嬉しくなかったと言えば、うそになる。だって想うことはあっても想われるなんてわたしにはありえないことだったから。
だからといって付き合いたいわけじゃないし、加地さんにだけは言われたくなかった。他の人と出かけろだなんて、デートだなんて、わざわざそんな言い方することないじゃない。
「……して、」
かすれた声が喉の奥からもれる。絞りだしたそれは震えていて、とても小さい。ん? と聞き取れず首を傾げた彼を見あげ、きっと睨みつけた。
「どうしてそんなことを言うんですか!」
いやなの。誰になんと言われようと平気、あなたがわたしを好きじゃなくても仕方がない。切り捨てられること、目をそらせること、諦められること、たくさんある。
だけど、わたしが想っているのは、
「加地さんが、好きなんです」
不器用で優しい、あなただけ。
「っ、」
息を呑んだ彼がためらうことなくわたしに手を伸ばした。驚く暇はなく、理解できたのは目の前にあるふせられた長いまつげと唇に触れる温度のみ。
そして数瞬後ようやく気づく。
わたしと加地さんの唇は、重なっていた。
「んっ、」
柔らかなそれはあつく、わたしの吐息を奪っていく。酸素を求めて薄く開けた隙間から、彼の舌が入りこむ。
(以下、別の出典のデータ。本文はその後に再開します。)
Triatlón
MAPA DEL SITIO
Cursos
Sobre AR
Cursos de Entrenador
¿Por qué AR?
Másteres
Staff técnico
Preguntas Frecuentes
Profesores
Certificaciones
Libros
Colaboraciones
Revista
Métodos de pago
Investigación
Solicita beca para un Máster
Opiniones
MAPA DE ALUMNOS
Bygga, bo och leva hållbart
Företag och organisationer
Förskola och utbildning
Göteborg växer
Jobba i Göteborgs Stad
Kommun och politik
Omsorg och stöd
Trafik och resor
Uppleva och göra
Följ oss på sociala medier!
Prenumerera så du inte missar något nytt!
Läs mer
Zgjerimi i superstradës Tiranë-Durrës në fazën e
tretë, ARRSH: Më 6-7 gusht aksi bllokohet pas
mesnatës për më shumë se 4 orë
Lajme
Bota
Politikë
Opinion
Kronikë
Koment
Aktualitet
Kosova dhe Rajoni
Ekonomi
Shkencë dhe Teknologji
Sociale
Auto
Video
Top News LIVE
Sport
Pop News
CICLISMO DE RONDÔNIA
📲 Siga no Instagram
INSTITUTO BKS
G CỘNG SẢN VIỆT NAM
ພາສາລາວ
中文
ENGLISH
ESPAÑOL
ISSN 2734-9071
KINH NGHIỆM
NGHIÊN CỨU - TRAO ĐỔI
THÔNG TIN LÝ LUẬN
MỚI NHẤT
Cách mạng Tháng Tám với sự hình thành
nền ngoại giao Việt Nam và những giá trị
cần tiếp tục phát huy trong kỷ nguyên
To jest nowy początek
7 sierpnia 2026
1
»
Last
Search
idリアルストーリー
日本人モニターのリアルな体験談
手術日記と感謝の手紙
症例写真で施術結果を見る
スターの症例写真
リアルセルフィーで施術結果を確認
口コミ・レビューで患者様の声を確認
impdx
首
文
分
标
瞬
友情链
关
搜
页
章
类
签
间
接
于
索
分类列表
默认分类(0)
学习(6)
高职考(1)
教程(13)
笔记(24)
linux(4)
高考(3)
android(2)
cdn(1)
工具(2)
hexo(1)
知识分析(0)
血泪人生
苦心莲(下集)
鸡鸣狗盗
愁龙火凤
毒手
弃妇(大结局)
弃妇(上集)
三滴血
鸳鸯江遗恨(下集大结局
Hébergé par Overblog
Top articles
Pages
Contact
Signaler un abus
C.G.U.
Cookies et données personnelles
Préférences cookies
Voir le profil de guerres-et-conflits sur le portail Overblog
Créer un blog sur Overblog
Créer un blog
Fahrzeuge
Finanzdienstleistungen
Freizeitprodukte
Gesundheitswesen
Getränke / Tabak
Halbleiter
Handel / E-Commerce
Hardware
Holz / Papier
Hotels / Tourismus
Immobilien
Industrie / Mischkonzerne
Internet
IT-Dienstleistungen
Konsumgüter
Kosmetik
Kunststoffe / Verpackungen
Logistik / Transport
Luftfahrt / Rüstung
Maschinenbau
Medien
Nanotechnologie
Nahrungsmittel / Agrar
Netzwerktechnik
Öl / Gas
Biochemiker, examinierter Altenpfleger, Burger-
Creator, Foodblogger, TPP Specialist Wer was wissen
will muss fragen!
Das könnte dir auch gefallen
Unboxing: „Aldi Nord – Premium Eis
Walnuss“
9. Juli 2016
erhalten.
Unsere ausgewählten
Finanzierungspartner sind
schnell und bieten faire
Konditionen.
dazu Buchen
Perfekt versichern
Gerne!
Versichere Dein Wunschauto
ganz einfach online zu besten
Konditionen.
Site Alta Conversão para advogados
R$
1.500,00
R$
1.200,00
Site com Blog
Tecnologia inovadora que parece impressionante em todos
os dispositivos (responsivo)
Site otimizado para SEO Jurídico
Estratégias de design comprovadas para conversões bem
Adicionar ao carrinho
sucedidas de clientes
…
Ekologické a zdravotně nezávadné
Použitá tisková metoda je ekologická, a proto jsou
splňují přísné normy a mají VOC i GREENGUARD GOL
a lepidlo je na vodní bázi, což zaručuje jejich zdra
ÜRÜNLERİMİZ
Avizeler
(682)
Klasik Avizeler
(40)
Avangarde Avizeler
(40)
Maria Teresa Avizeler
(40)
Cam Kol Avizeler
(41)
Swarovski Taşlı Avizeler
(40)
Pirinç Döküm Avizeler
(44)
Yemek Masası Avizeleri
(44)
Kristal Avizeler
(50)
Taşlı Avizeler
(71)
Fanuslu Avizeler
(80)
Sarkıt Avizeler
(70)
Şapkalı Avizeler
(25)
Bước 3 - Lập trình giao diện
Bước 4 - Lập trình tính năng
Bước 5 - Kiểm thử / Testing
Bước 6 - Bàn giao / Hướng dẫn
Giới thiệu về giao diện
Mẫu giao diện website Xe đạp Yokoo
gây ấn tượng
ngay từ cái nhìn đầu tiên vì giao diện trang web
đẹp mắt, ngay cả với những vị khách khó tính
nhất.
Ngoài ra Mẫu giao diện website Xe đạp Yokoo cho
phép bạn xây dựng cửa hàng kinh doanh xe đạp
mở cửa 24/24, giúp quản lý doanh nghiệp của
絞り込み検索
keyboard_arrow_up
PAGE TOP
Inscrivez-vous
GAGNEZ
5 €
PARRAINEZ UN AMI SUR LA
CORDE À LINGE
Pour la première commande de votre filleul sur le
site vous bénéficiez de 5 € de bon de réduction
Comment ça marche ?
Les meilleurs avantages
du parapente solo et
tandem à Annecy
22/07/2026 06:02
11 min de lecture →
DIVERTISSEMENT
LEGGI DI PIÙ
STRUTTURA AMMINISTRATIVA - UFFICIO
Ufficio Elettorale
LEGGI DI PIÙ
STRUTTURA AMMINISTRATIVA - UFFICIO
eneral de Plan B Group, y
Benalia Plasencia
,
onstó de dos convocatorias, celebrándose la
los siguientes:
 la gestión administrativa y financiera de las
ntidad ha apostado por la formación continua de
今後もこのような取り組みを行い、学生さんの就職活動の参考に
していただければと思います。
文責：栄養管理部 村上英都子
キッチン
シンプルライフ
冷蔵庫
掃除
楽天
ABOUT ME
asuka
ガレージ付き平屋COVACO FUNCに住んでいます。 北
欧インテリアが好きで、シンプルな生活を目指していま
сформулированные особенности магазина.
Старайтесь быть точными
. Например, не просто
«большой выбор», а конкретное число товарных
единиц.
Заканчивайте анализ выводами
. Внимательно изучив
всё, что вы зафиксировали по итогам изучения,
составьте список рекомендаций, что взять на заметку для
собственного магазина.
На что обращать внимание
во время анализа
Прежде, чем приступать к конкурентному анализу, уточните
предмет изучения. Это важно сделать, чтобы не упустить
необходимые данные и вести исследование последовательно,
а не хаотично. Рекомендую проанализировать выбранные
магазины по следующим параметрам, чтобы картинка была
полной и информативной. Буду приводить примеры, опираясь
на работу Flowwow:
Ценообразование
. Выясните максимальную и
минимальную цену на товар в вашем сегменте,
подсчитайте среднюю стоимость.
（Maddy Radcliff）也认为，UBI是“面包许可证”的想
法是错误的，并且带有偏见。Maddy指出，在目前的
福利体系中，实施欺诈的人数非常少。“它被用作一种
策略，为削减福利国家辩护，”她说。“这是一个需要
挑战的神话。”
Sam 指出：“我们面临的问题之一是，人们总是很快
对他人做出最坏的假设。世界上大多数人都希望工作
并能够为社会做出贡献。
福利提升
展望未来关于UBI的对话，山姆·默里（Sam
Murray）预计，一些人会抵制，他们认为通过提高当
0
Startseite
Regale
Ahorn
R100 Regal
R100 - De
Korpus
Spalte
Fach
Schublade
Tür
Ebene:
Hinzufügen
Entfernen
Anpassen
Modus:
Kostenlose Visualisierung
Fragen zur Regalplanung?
加地さんの腕はわたしのからだを抱えこんでいて、あごまでつかまれていて逃げられそうにない。舌を絡められる強引なキスだというのに、わたしを気持ちよくさせようという想いが伝わる。
いつしかわたしは瞳を閉じて、彼に応えていた。
手から布団がおち、自分で自分のからだを支えられなくなったところで唇がゆっくりと離れていく。まぶたをあげると、彼は熱のこもっていない淡々とした瞳をしていた。
加地さんの濡れた唇が開かれる。
「────これで満足?」
いつもどおりの声色のはずなのに、冷たい印象を感じた。
信じられない、信じたくない言葉。だけどこれで諦めてくれる? なんて彼が笑うから、これは現実なんだ。